# HP C4280 Print Cartridge missing or not detected



## eeycee (May 19, 2008)

Hi. The cartridges are loaded, all was fine an hour ago but when I went to print I received the above error message on the console and nothing I do will get those cartridges to return to their dock and show up - they seem to come to rest on the LHS (looking at the printer) instead.
Have re-started, re-loaded, removed and re-attached usb and power. Thanks


----------



## psmeyer (Oct 19, 2011)

The same thing is happening to me. Did you ever get an answer? Thank you!


----------



## johnsrock (Jul 27, 2011)

Well I would like to recommend to contact HP Printer support they batter guide you.

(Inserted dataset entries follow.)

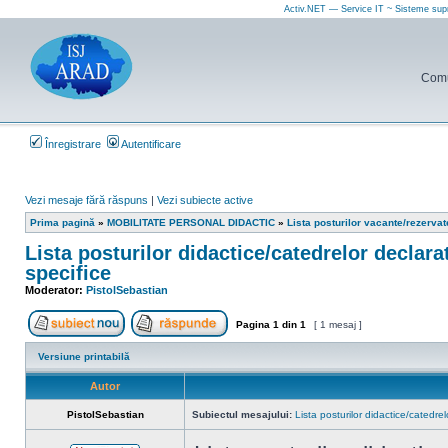
Activ.NET — Service IT ~ Sisteme sup
Comun
Înregistrare
Autentificare
Vezi mesaje fără răspuns
|
Vezi subiecte active
Prima pagină
»
MOBILITATE PERSONAL DIDACTIC
»
Lista posturilor vacante/rezerva
Lista posturilor didactice/catedrelor declara
specifice
Moderator:
PistolSebastian
Pagina
1
din
1
[ 1 mesaj ]
Scrie un subiect nou
Răspunde la subiect
Versiune printabilă
Autor
PistolSebastian
Subiectul mesajului:
Lista posturilor didactice/catedre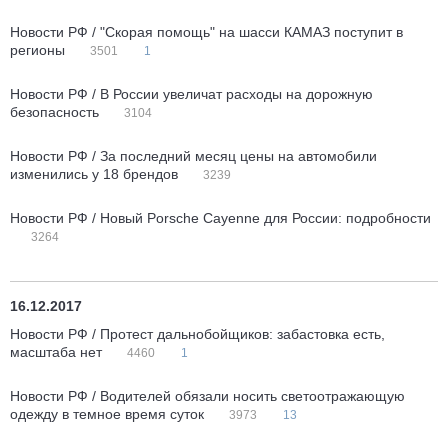
Новости РФ / "Скорая помощь" на шасси КАМАЗ поступит в
регионы
3501
1
Новости РФ / В России увеличат расходы на дорожную
безопасность
3104
Новости РФ / За последний месяц цены на автомобили
изменились у 18 брендов
3239
Новости РФ / Новый Porsche Cayenne для России: подробности
3264
16.12.2017
Новости РФ / Протест дальнобойщиков: забастовка есть,
масштаба нет
4460
1
Новости РФ / Водителей обязали носить светоотражающую
одежду в темное время суток
3973
13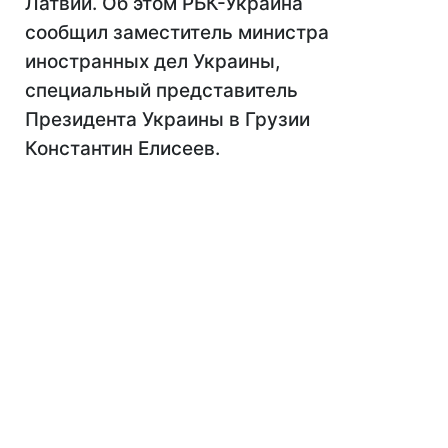
Латвии. Об этом РБК-Украина
сообщил заместитель министра
иностранных дел Украины,
специальный представитель
Президента Украины в Грузии
Константин Елисеев.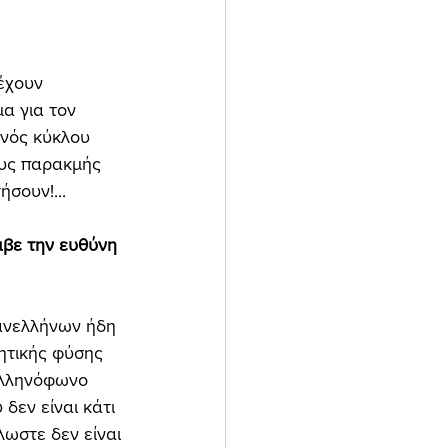
έχουν 
α για τον 
ενός κύκλου 
ους παρακμής 
σουν!... 
αβε την ευθύνη 
Πανελλήνων ήδη 
ητικής φύσης 
 ελληνόφωνο 
δεν είναι κάτι 
λωστε δεν είναι 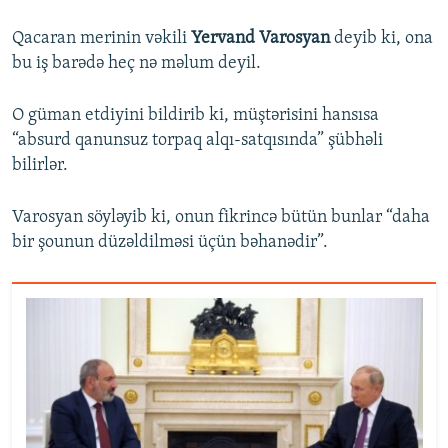
Qacaran merinin vəkili
Yervand Varosyan
deyib ki, ona
bu iş barədə heç nə məlum deyil.
O güman etdiyini bildirib ki, müştərisini hansısa
“absurd qanunsuz torpaq alqı-satqısında” şübhəli
bilirlər.
Varosyan söyləyib ki, onun fikrincə bütün bunlar “daha
bir şounun düzəldilməsi üçün bəhanədir”.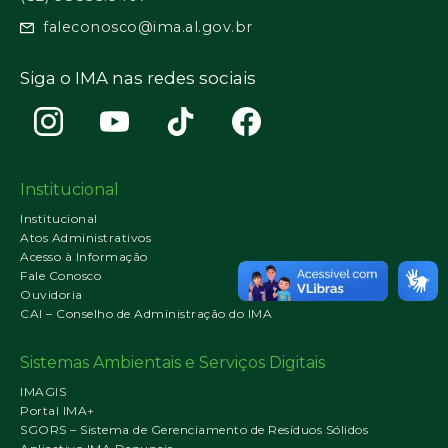
faleconosco@ima.al.gov.br
Siga o IMA nas redes sociais
Institucional
Institucional
Atos Administrativos
Acesso à Informação
Fale Conosco
Ouvidoria
CAI – Conselho de Administração do IMA
Sistemas Ambientais e Serviços Digitais
IMAGIS
Portal IMA+
SGORS – Sistema de Gerenciamento de Resíduos Sólidos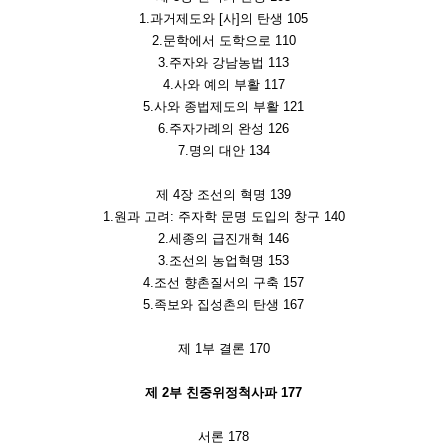
1.과거제도와 [사]의 탄생 105
2.문학에서 도학으로 110
3.주자와 강남농법 113
4.사와 예의 부활 117
5.사와 종법제도의 부활 121
6.주자가례의 완성 126
7.명의 대안 134
제 4장 조선의 혁명 139
1.원과 고려: 주자학 문명 도입의 창구 140
2.세종의 급진개혁 146
3.조선의 농업혁명 153
4.조선 향촌질서의 구축 157
5.족보와 집성촌의 탄생 167
제 1부 결론 170
제 2부 친중위정척사파 177
서론 178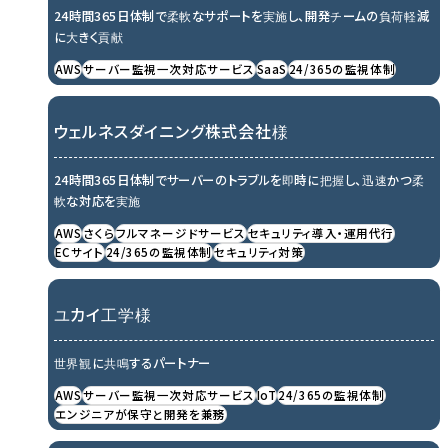
24時間365日体制で柔軟なサポートを実施し、開発チームの負荷軽減
に大きく貢献
AWS
サーバー監視一次対応サービス
SaaS
24/365の監視体制
ウェルネスダイニング株式会社様
24時間365日体制でサーバーのトラブルを即時に把握し、迅速かつ柔
軟な対応を実施
AWS
さくら
フルマネージドサービス
セキュリティ導入・運用代行
ECサイト
24/365の監視体制
セキュリティ対策
ユカイ工学様
世界観に共鳴するパートナー
AWS
サーバー監視一次対応サービス
IoT
24/365の監視体制
エンジニアが保守と開発を兼務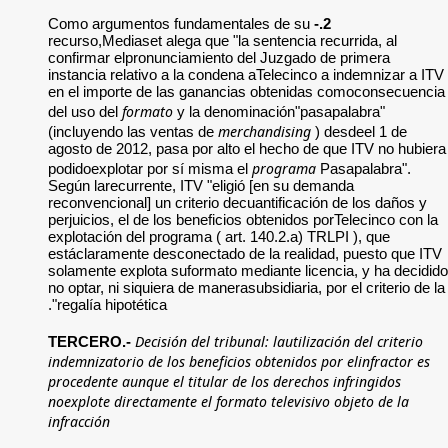
Como argumentos f
recurso,Mediaset ale
confirmar elpronunc
instancia relativo a
en el importe de l
formato
del uso del
(incluyendo las ven
agosto de 2012, pas
podidoexplotar por 
Según larecurrente,
reconvencional] un c
perjuicios, el de lo
explotación del prog
estáclaramente desc
solamente explota s
no optar, ni siquiera
regalía hipotética".
Decisió
TERCERO.-
indemnizatorio de lo
procedente aunque el
noexplote directamen
infracción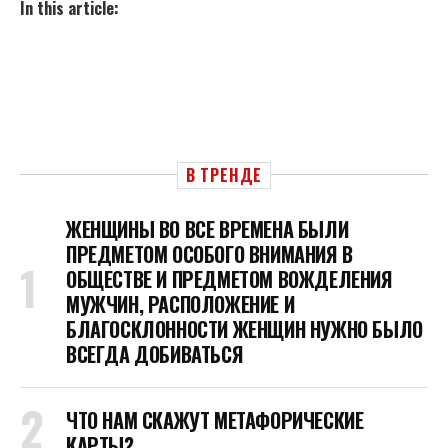
In this article:
В ТРЕНДЕ
ЖЕНЩИНЫ ВО ВСЕ ВРЕМЕНА БЫЛИ
ПРЕДМЕТОМ ОСОБОГО ВНИМАНИЯ В
ОБЩЕСТВЕ И ПРЕДМЕТОМ ВОЖДЕЛЕНИЯ
МУЖЧИН, РАСПОЛОЖЕНИЕ И
БЛАГОСКЛОННОСТИ ЖЕНЩИН НУЖНО БЫЛО
ВСЕГДА ДОБИВАТЬСЯ
ЧТО НАМ СКАЖУТ МЕТАФОРИЧЕСКИЕ
КАРТЫ?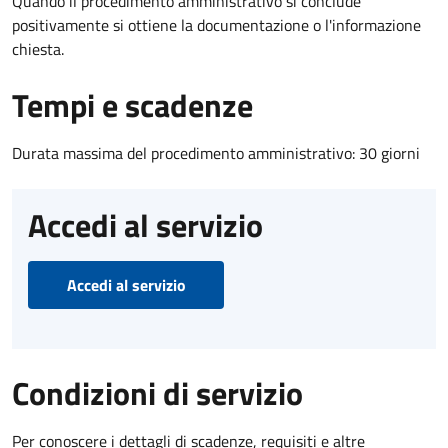
Quando il procedimento amministrativo si conclude
positivamente si ottiene la documentazione o l'informazione
chiesta.
Tempi e scadenze
Durata massima del procedimento amministrativo: 30 giorni
Accedi al servizio
Accedi al servizio
Condizioni di servizio
Per conoscere i dettagli di scadenze, requisiti e altre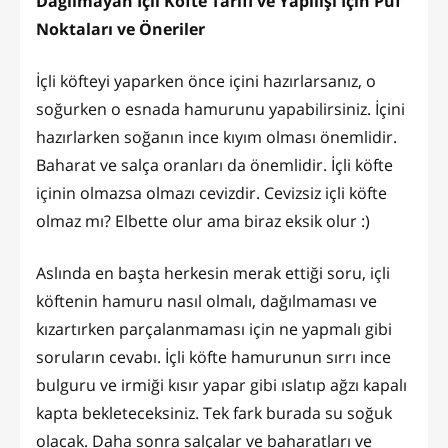
Dağılmayan İçli Köfte Tarifi ve Yapılışı İçin Püf
Noktaları ve Öneriler
İçli köfteyi yaparken önce içini hazırlarsanız, o
soğurken o esnada hamurunu yapabilirsiniz. İçini
hazırlarken soğanın ince kıyım olması önemlidir.
Baharat ve salça oranları da önemlidir. İçli köfte
içinin olmazsa olmazı cevizdir. Cevizsiz içli köfte
olmaz mı? Elbette olur ama biraz eksik olur :)
Aslında en başta herkesin merak ettiği soru, içli
köftenin hamuru nasıl olmalı, dağılmaması ve
kızartırken parçalanmaması için ne yapmalı gibi
soruların cevabı. İçli köfte hamurunun sırrı ince
bulguru ve irmiği kısır yapar gibi ıslatıp ağzı kapalı
kapta bekleteceksiniz. Tek fark burada su soğuk
olacak. Daha sonra salçalar ve baharatları ve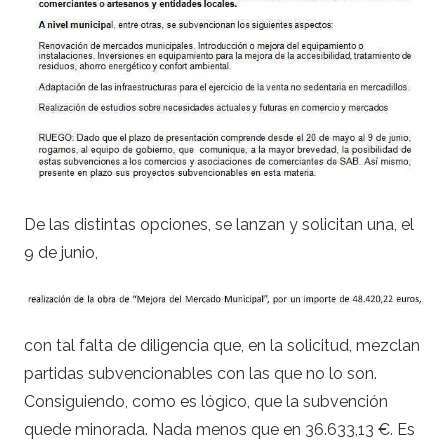
De las distintas opciones, se lanzan y solicitan una, el
9 de junio,
con tal falta de diligencia que, en la solicitud, mezclan
partidas subvencionables con las que no lo son.
Consiguiendo, como es lógico, que la subvención
quede minorada. Nada menos que en 36.633,13 €. Es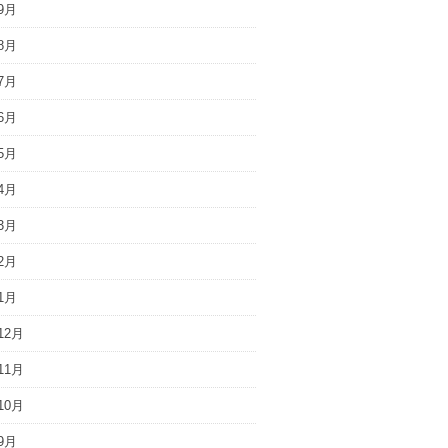
9月
8月
7月
6月
5月
4月
3月
2月
1月
12月
11月
10月
9月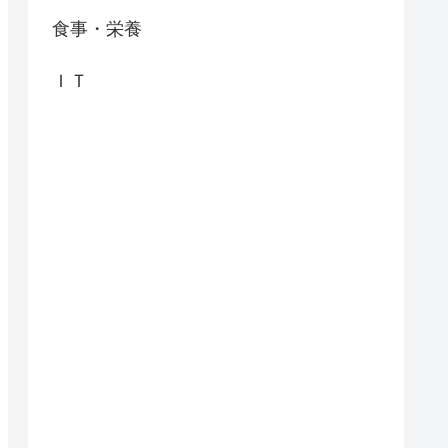
食事・栄養
ＩＴ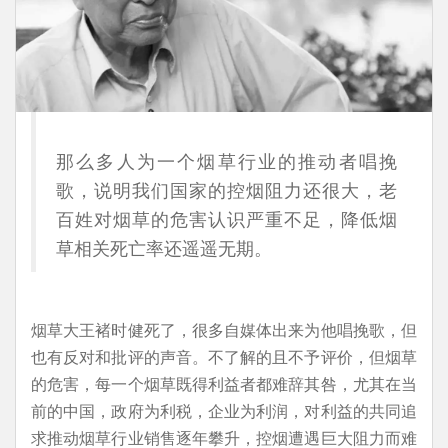
那么多人为一个烟草行业的推动者唱挽
歌，说明我们国家的控烟阻力还很大，老
百姓对烟草的危害认识严重不足，降低烟
草相关死亡率还遥遥无期。
烟草大王褚时健死了，很多自媒体出来为他唱挽歌，但
也有反对和批评的声音。不了解的且不予评价，但烟草
的危害，每一个烟草既得利益者都难辞其咎，尤其在当
前的中国，政府为利税，企业为利润，对利益的共同追
求推动烟草行业销售逐年攀升，控烟遭遇巨大阻力而难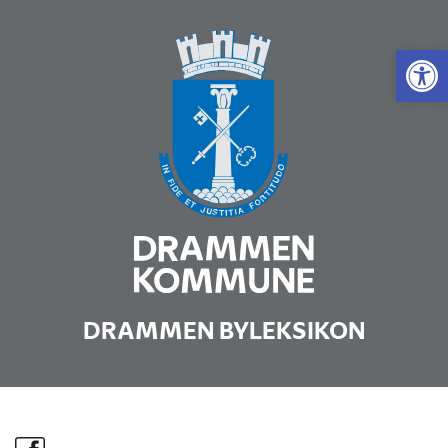
Vis 
DRAMMEN BYLEKSIKON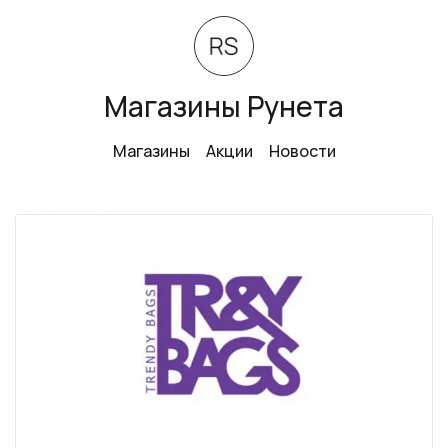
Магазины Рунета
Магазины
Акции
Новости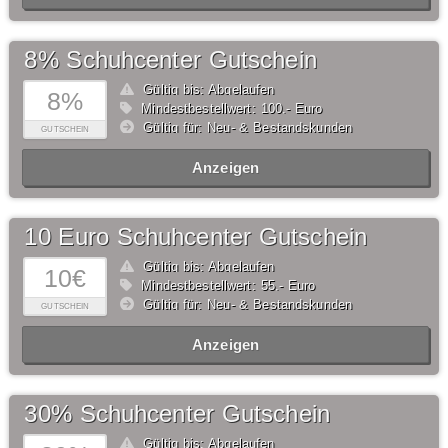
8% Schuhcenter Gutschein
Gültig bis: Abgelaufen
8%
Mindestbestellwert: 100,- Euro
Gültig für: Neu- & Bestandskunden
GUTSCHEIN
Anzeigen
10 Euro Schuhcenter Gutschein
Gültig bis: Abgelaufen
10€
Mindestbestellwert: 55,- Euro
Gültig für: Neu- & Bestandskunden
GUTSCHEIN
Anzeigen
30% Schuhcenter Gutschein
Gültig bis: Abgelaufen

To get HP printer support head over to this link HP Photosmart C4280 All-in-One Printer - HP Customer Care (United States - English)


----------



## crimeson03 (Nov 28, 2011)

when my printer C4280not detect the cartridge. i reset, but now the colour cartridge can't use for doing a print. just the black cartridge can out in the papaer, thecolou cartridge ink not out. but when i take off the cartridge from carriage and try to paste the cartridge to paper, the colour cartridge can remove the ink out in the paper normally......please somebody help me.....


----------



## terrence2011 (Nov 29, 2011)

The same is here. Will be very thankful for the help ! 
As i bought it 1 year again , but can not work now .


----------